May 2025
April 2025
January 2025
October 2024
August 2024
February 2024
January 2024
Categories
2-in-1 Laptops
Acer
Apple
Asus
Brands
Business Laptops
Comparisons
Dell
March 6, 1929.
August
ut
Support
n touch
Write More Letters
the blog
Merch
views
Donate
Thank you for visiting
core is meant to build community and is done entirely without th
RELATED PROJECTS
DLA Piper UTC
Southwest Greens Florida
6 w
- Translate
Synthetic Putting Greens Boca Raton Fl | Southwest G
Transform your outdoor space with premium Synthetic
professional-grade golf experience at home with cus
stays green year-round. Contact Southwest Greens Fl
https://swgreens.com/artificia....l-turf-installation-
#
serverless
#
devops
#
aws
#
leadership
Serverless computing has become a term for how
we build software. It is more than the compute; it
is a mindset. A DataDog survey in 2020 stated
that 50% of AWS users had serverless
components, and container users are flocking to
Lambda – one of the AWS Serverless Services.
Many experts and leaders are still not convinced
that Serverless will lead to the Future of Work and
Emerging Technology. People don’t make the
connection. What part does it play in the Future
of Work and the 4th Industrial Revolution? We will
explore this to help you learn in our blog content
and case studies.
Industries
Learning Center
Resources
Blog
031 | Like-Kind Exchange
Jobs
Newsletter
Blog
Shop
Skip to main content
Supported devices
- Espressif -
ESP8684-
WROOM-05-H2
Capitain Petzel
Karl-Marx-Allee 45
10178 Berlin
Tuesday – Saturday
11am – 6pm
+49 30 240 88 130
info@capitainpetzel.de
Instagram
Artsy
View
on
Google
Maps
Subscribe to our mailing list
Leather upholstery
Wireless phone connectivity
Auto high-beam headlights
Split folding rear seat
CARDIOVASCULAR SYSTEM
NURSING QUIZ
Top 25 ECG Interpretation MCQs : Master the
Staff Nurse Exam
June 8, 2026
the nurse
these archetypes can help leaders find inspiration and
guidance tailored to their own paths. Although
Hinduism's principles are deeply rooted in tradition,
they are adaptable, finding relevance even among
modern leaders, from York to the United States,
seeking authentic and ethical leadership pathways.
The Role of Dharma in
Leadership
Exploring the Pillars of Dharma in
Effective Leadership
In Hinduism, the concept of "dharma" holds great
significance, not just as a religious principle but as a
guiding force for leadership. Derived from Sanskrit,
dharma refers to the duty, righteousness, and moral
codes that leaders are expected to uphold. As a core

▬▬▬▬▬▬▬▬▬▬

In the preceding material, find each line holding the word "Work" and copy it out.

_WRITTEN RESPONSE_
that Serverless will lead to the Future of Work and
of Work and the 4th Industrial Revolution? We will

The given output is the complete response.